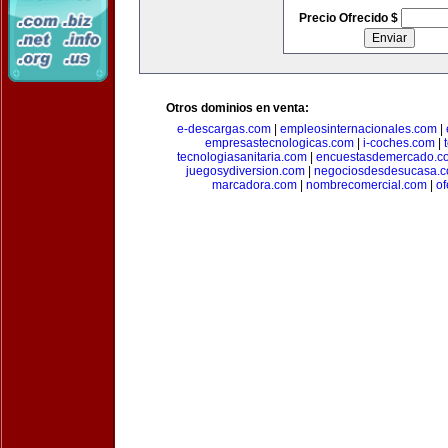
Precio Ofrecido $
Otros dominios en venta:
e-descargas.com
|
empleosinternacionales.com
|
empresastecnologicas.com
|
i-coches.com
|
tecnologiasanitaria.com
|
encuestasdemercado.c
juegosydiversion.com
|
negociosdesdesucasa.
marcadora.com
|
nombrecomercial.com
|
of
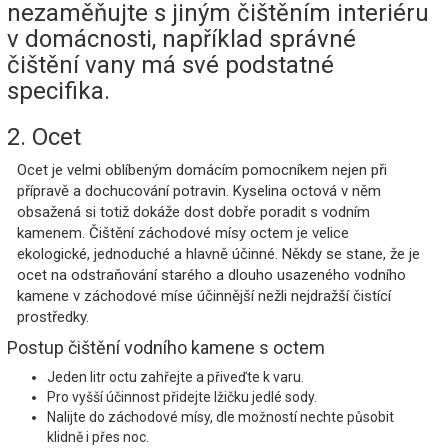
nezaměňujte s jiným čištěním interiéru
v domácnosti, například správné
čištění vany má své podstatné
specifika.
2. Ocet
Ocet je velmi oblíbeným domácím pomocníkem nejen při
přípravě a dochucování potravin. Kyselina octová v něm
obsažená si totiž dokáže dost dobře poradit s vodním
kamenem. Čištění záchodové mísy octem je velice
ekologické, jednoduché a hlavně účinné. Někdy se stane, že je
ocet na odstraňování starého a dlouho usazeného vodního
kamene v záchodové míse účinnější nežli nejdražší čistící
prostředky.
Postup čištění vodního kamene s octem
Jeden litr octu zahřejte a přiveďte k varu.
Pro vyšší účinnost přidejte lžičku jedlé sody.
Nalijte do záchodové mísy, dle možností nechte působit
klidně i přes noc.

---+---

The whole listing must come back verbatim, with no pictures included.

**ANSWER BELOW:**
Precio Ofrecido $
Otros dominios en venta:
e-descargas.com
|
empleosinternacionales.com
|
empresastecnologicas.com
|
i-coches.com
|
tecnologiasanitaria.com
|
encuestasdemercado.c
juegosydiversion.com
|
negociosdesdesucasa.
marcadora.com
|
nombrecomercial.com
|
of
nezaměňujte s jiným čištěním interiéru
v domácnosti, například správné
čištění vany má své podstatné
specifika.
2. Ocet
Ocet je velmi oblíbeným domácím pomocníkem nejen při
přípravě a dochucování potravin. Kyselina octová v něm
obsažená si totiž dokáže dost dobře poradit s vodním
kamenem. Čištění záchodové mísy octem je velice
ekologické, jednoduché a hlavně účinné. Někdy se stane, že je
ocet na odstraňování starého a dlouho usazeného vodního
kamene v záchodové míse účinnější nežli nejdražší čistící
prostředky.
Postup čištění vodního kamene s octem
Jeden litr octu zahřejte a přiveďte k varu.
Pro vyšší účinnost přidejte lžičku jedlé sody.
Nalijte do záchodové mísy, dle možností nechte působit
klidně i přes noc.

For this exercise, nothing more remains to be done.